All my life, my mother has been my greatest ally. My father took the cautious approach to raising a child with a disability. I do not blame him for this; fear can affect the best of us and it was simply his method of making sure I wouldn’t get hurt. Every time I expressed interest in a new hobby, my father was quick to shut it down, saying whatever I wanted to do was just too risky considering my impairments. How could I swim with only one functional arm? How would I go away to summer camp and pee in the woods with only one leg?

I was always adamant about what I wanted and I am extremely lucky that my mother and I shared the same spirit and enthusiasm for life. She would advocate to my father on my behalf. I participated in so many activities and gained wonderful experiences thanks to her belief in me.
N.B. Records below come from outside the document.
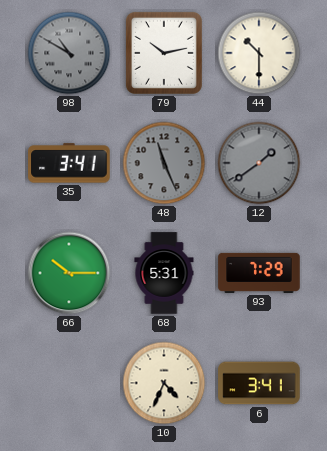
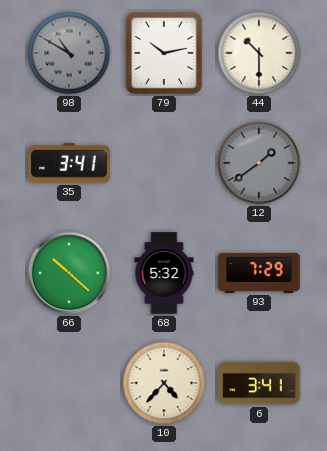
48: 11:26 -> none
66: 10:15 -> 10:22
68: 5:31 -> 5:32
10: 4:34 -> 4:37
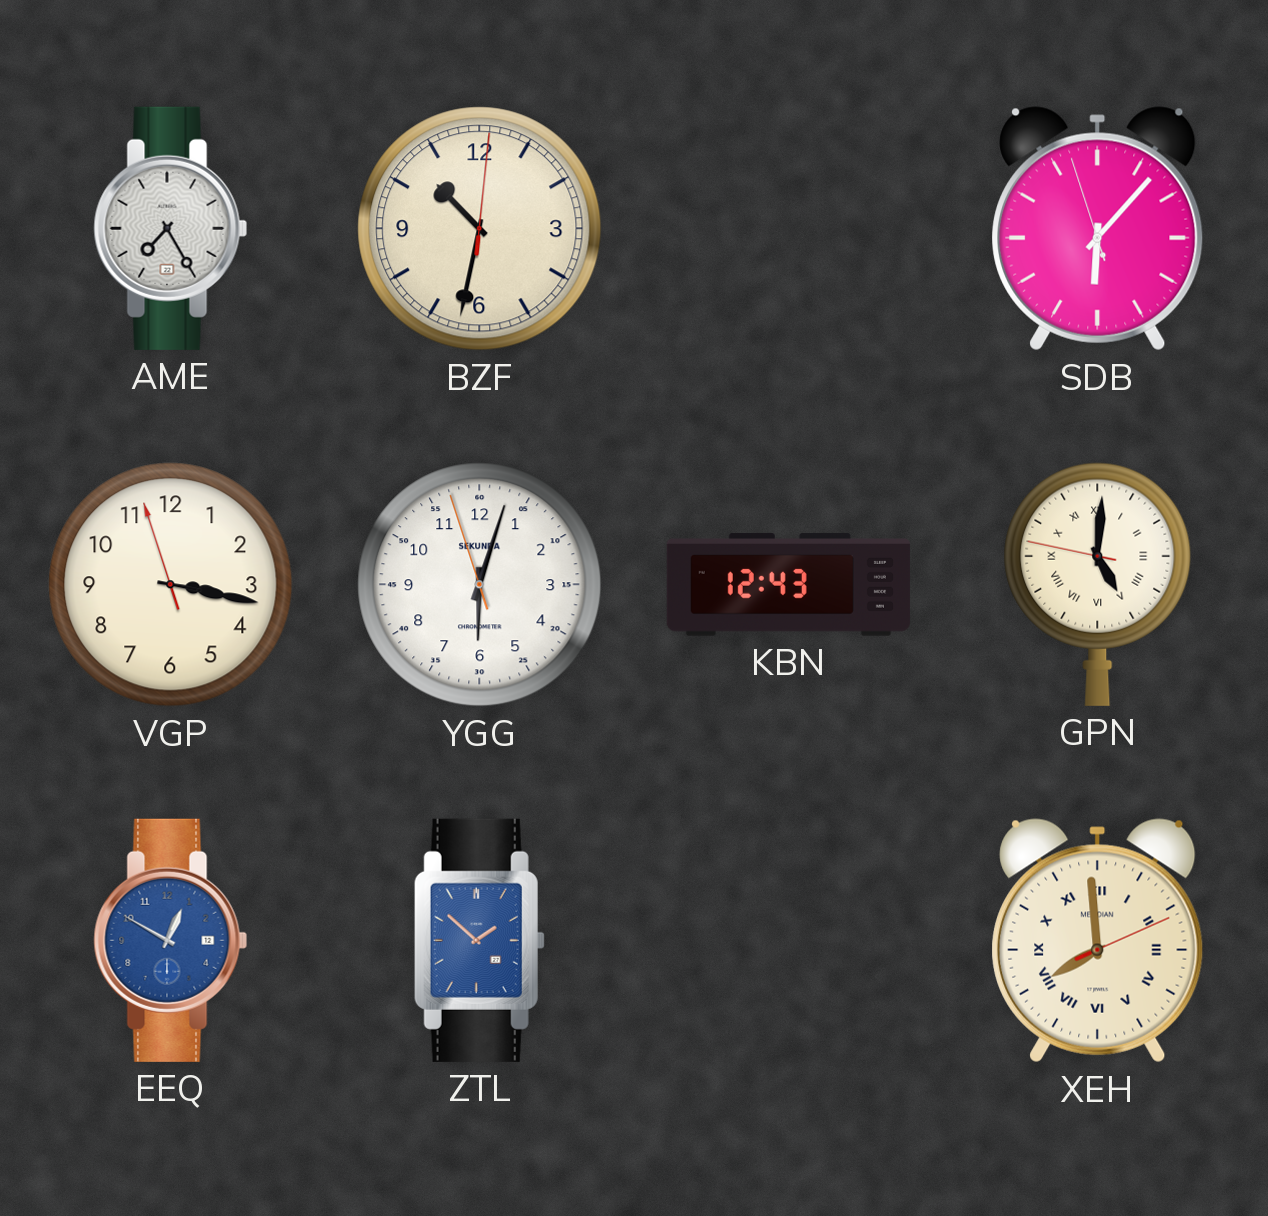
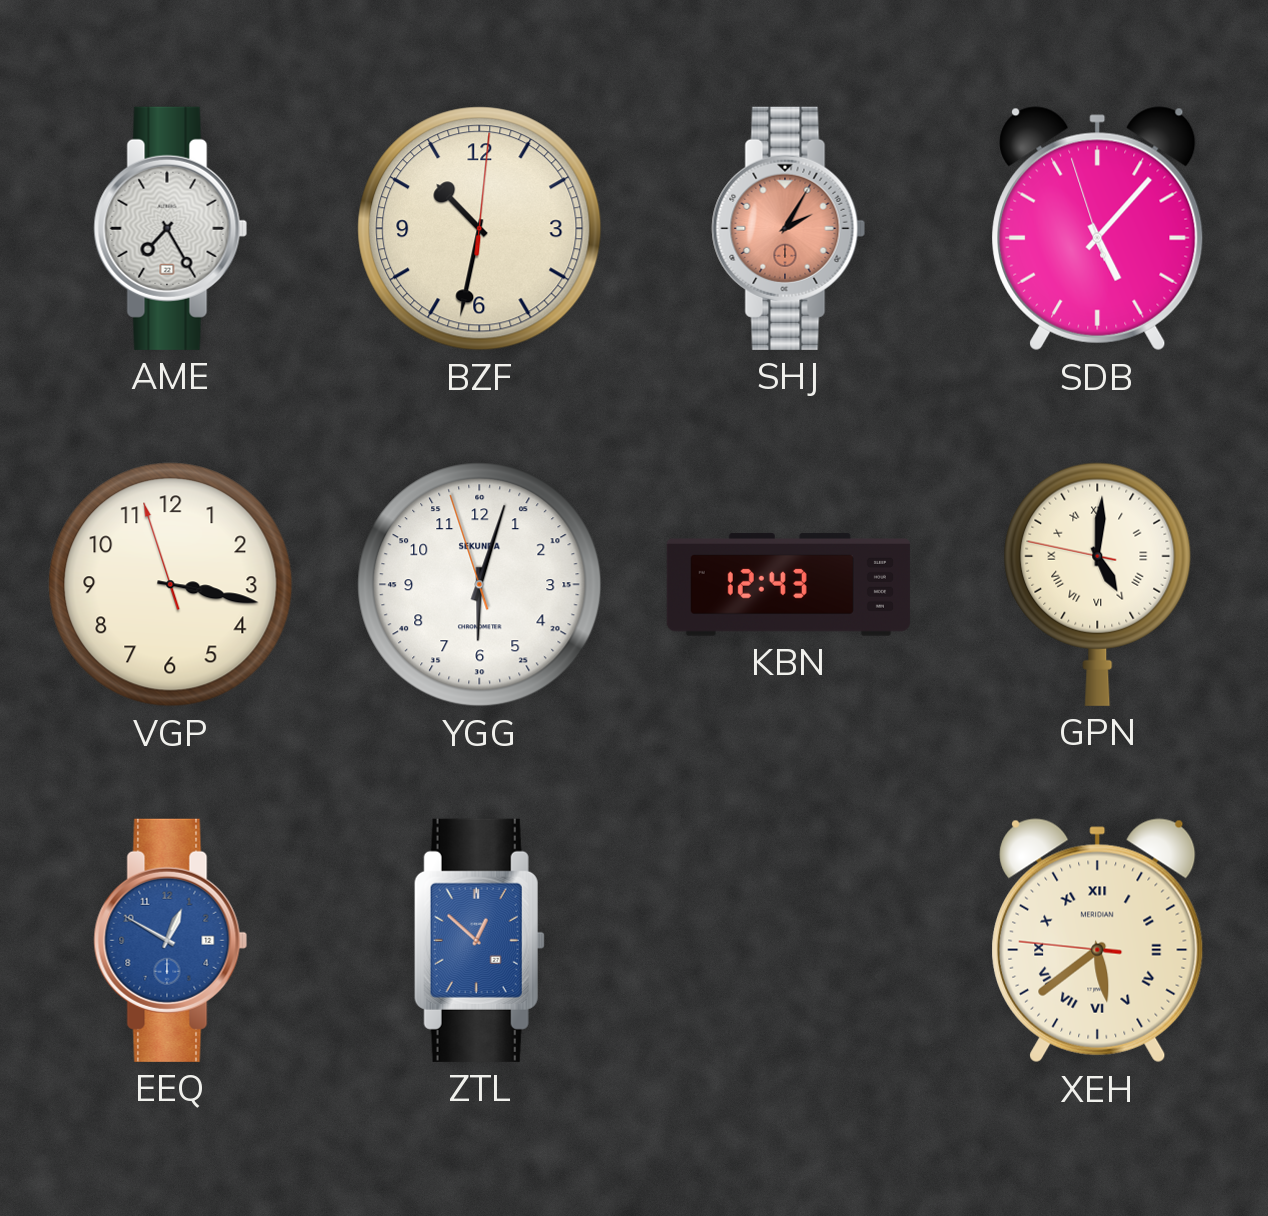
SHJ: none -> 2:05
SDB: 6:06 -> 5:06
ZTL: 1:52 -> 12:52
XEH: 7:59 -> 5:38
I went on to be a camp counselor and swim competitively at the national level. I know that without my mother, these dreams would never have materialized.

One memory that stands out vividly is when during a particularly hard time in my life, struggling with a lot of physical and emotional pain, I decided to self-medicate. She never once judged me or chastised me for my actions, but instead came to me with the most immense compassion and strength, telling me over and over again how much she loved me, no matter what I thought of myself.

My mother’s life has not been easy. She has seen her fair share of sorrows and setbacks, but I have never seen anyone else handle their struggles with such grace.